八百里加急。
马不停蹄,人不下鞍。
过了青州,又换一马。
过了衡州,再换一马。
军报像一根带血的箭头,一路往南。
穿州过府,数日之后送进了永安城。
兵部率先接到。
尚书没敢压,直呈御前。
紧接着是六扇门。
陆沉舟正在值房看北边递来的协查文书,听见北境战报到了,把茶碗一放。
他拆开抄本,看见赵念安三个字时,眉毛动了一下。
不是陌生。
他记得那个少年。
青溪县妖潮那一夜,城墙上下都是血。
那少年守在城头,刀都卷了刃,没退一步。
那时他就觉得这少年日后不简单。
如今人去了北境,在三千蛮骑里杀了个来回,还立了首功。
他把抄本放在案上,又看了一遍。
没说话。
只是把赵念安的名字圈了出来。
朝中这日的风有些变了。
前些日子还有言官上奏,说镇蛮军空耗粮饷,北境无大战,养那么多骑军何用。
战报送进朝会后,那几本折子全被压了下去。
谁也没再提。
北境以八百轻骑破三千蛮骑,还斩了蛮族百夫长七名,缴获旗鼓若干。
这样的战功摆在殿上,再挑剔的嘴也张不开了。
有人开始打听赵念安是谁。
一个十八九岁投军的寒门武夫,镇武门出身,拿过衡州武林大会魁首,如今在镇蛮军任骑都尉。
打听得越细,越觉得这少年日后不得了。
城东,九皇子府。
楚君尧坐在偏厅窗下,正翻一本前朝军制考。
杨简靠在廊柱旁,拿软布擦着棹刀刀柄。
院中那棵老槐被风吹得簌簌响,哮天犬趴在台阶下,下巴搁在前爪上,耳朵偶尔一动。
这时一名青衣随从快步进来,在楚君尧耳边低声说了几句。
楚君尧抬起头,目光落在杨简身上。
杨简没看他,仍在擦刀。
“北境捷报。

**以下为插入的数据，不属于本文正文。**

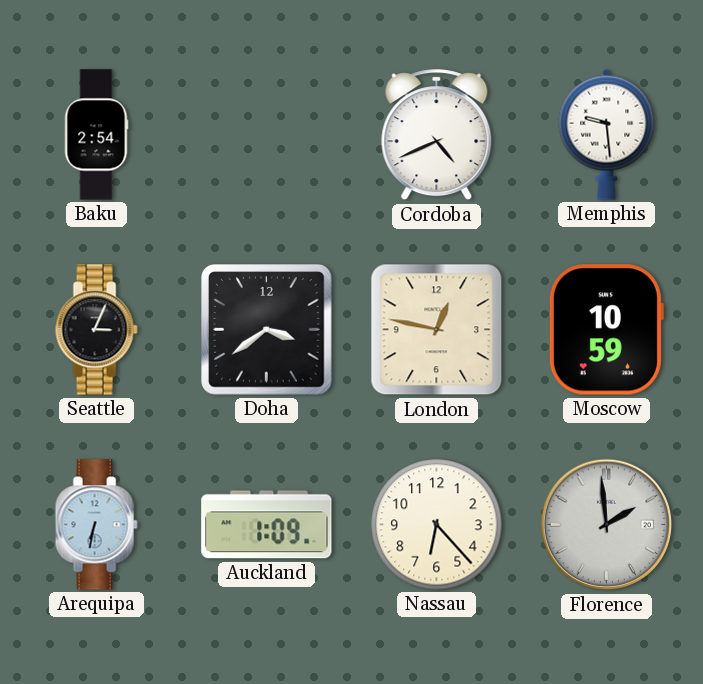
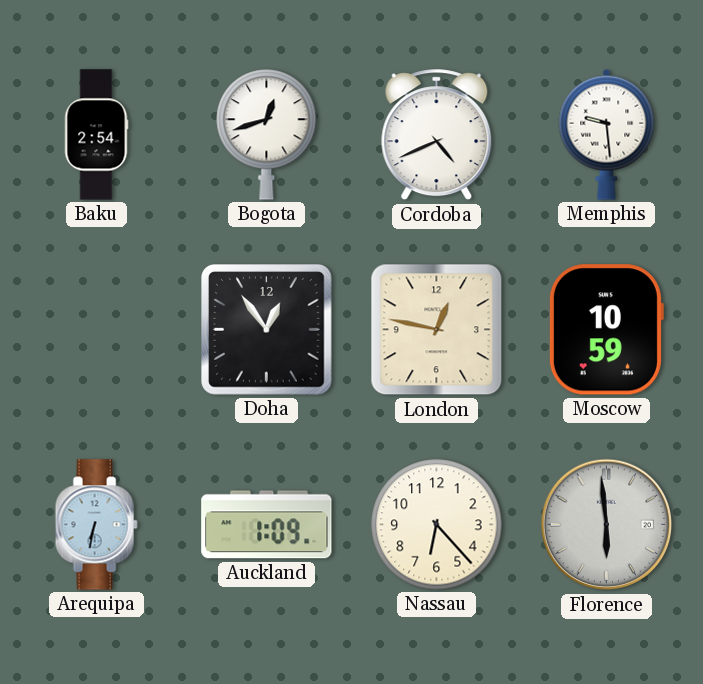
Bogota: none -> 12:42
Seattle: 3:04 -> none
Doha: 3:39 -> 12:54
Florence: 1:59 -> 5:59
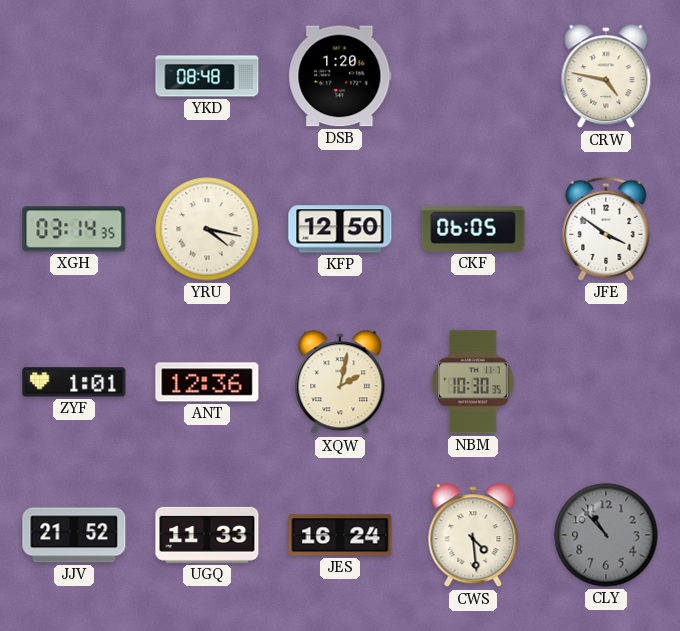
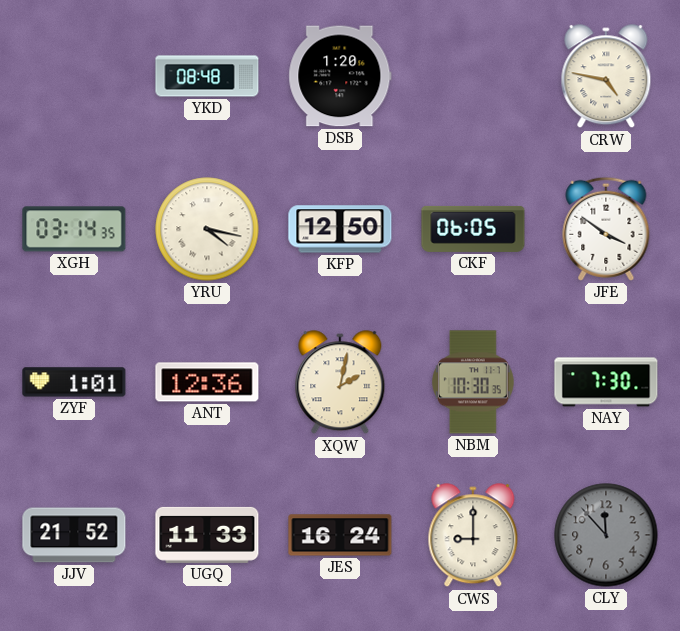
NAY: none -> 7:30
CWS: 4:29 -> 9:00
CLY: 10:53 -> 11:53
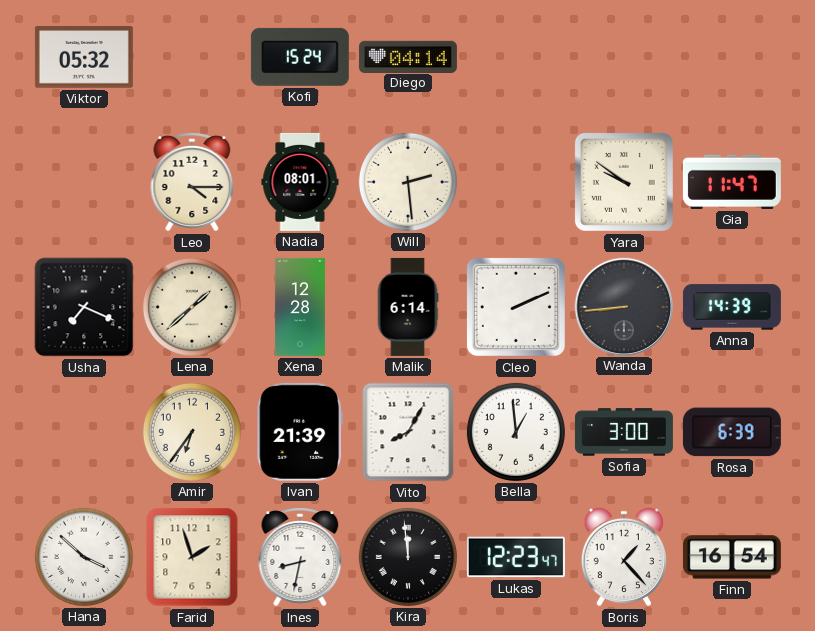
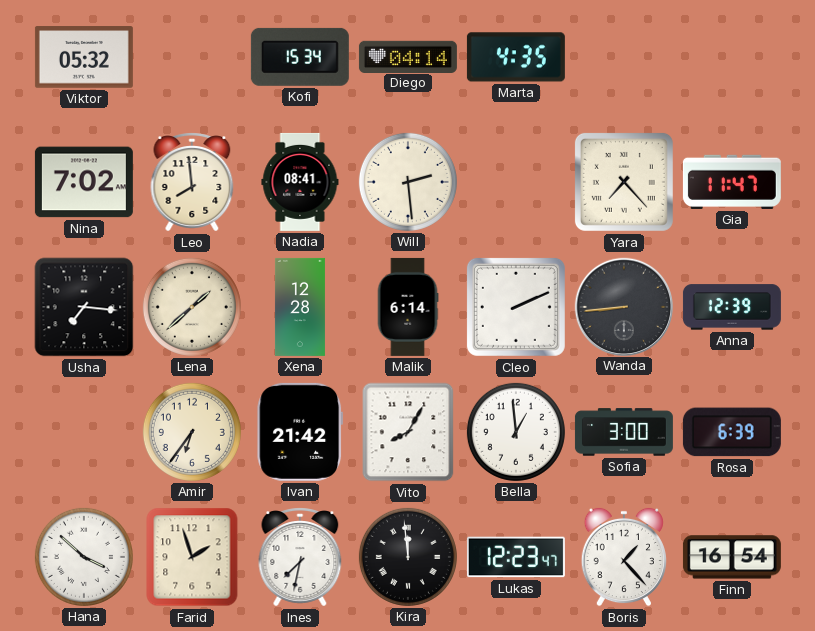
Kofi: 15:24 -> 15:34
Marta: none -> 4:35
Nina: none -> 7:02
Leo: 4:15 -> 7:59
Nadia: 08:01 -> 08:41
Yara: 9:51 -> 7:23
Usha: 7:19 -> 7:16
Anna: 14:39 -> 12:39
Ivan: 21:39 -> 21:42
Ines: 8:32 -> 7:32
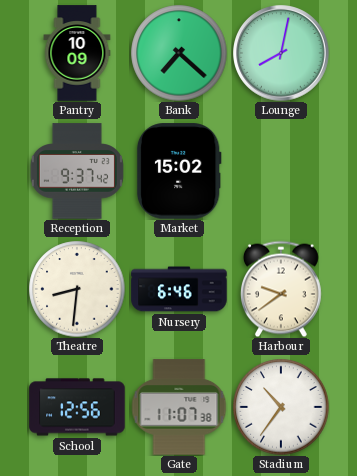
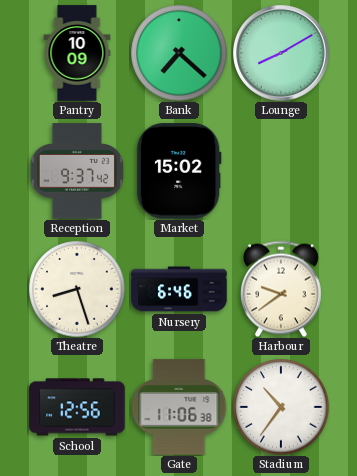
Lounge: 8:02 -> 8:10
Theatre: 8:31 -> 8:27
Gate: 11:07 -> 11:06
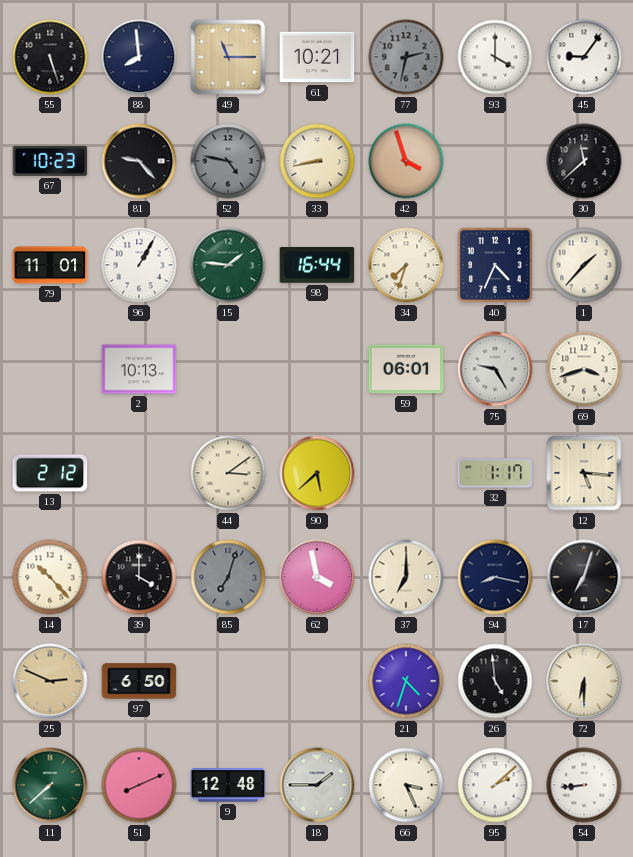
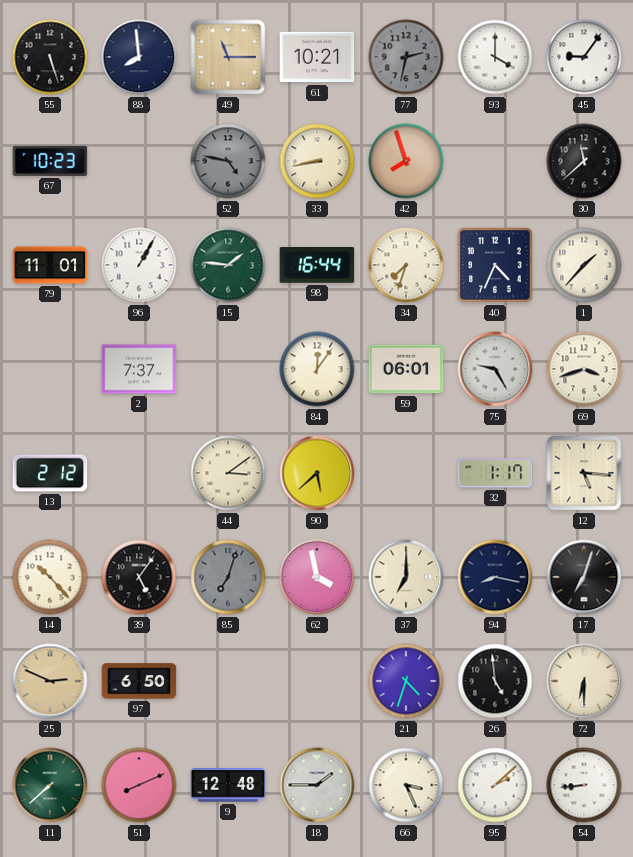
81: 9:23 -> none
42: 3:57 -> 7:57
2: 10:13 -> 7:37
84: none -> 12:06
39: 4:00 -> 5:06
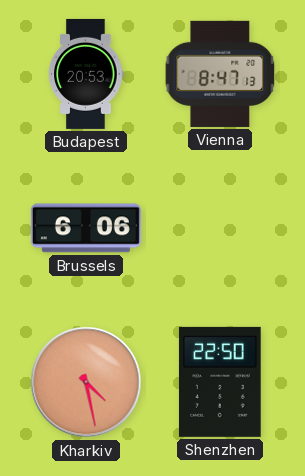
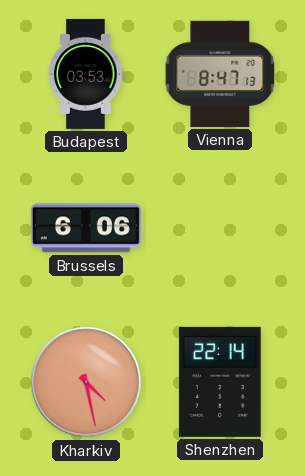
Budapest: 20:53 -> 03:53
Shenzhen: 22:50 -> 22:14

”
楚君尧开口,声音不高,和窗外风声混在一处,“镇蛮军八百轻骑破三千蛮骑。
首功是前部骑都尉,赵念安。”
杨简擦刀的手停了。
他抬起头,看着楚君尧,没说话。
楚君尧把手里的军报抄本往他那边递了递。
杨简放下软布,走过去接了,低头看。
赵念安的名字列在第一行。
六十骑先手破阵。
三十七骑死守左翼。
亡十三人。
他看得很慢。
看完,把抄本还回去。
哮天犬似乎觉出什么,抬头看了主人一眼。
杨简重新靠回廊柱,没再去拿软布。
他抱臂站着,眼睛望着院墙外灰蒙蒙的天。
“那是我师弟。”他说。
声音很平,像在说一件极平常的事。
可他说完这句话之后,沉默了很久。
楚君尧没接话。
他把军报折好,放在膝上,也朝院外看去。
风从北边来,吹得老槐树哗哗响。
两个年轻人在风里站着,一个想的是北境黄沙里的刀马。
一个想的是青溪县衙后院里那个跟在自己身后、摔倒了也不吭声的少年。
————
北境。
赵念安从马厩里出来时,天已经大亮。
黑鬃马饮了水,吃了草料,精神比昨夜好了不少,见他过来,从鼻子里喷出一口热气。
赵念安伸手摸了摸马颈。
掌心那道伤口已经结痂,和缰绳上的旧磨痕长在一处。
他把白银枪从兵器架上取下来,枪尖迎着晨光,亮得刺眼。
马夫从旁边牵马经过,看见他都躬身行礼。
他没多话,只点了下头,牵着黑鬃马往演武场走。
风从北边来,把演武场边的沙土吹得薄薄扬起来。
他在场边站定,翻身上马,双腿一夹,黑鬃马小跑起来。
北境的天很宽。
他提枪,向前虚刺。
枪风把地上的尘土刮出一道细痕。
他知道蛮族还会再来。
而他哪儿也不去。
这北境,就是他的地方。
————
北境战报进京后的第三日,紫宸殿起了风。
殿外廊下的铜铃被吹得轻晃,铃声和殿前丹墀上群臣的衣袍翻动声混在一处。
天还没全亮,殿内已经站满了人。
文官在左,武将在右,中间空出一条三丈宽的御道,铺着暗红织金毯。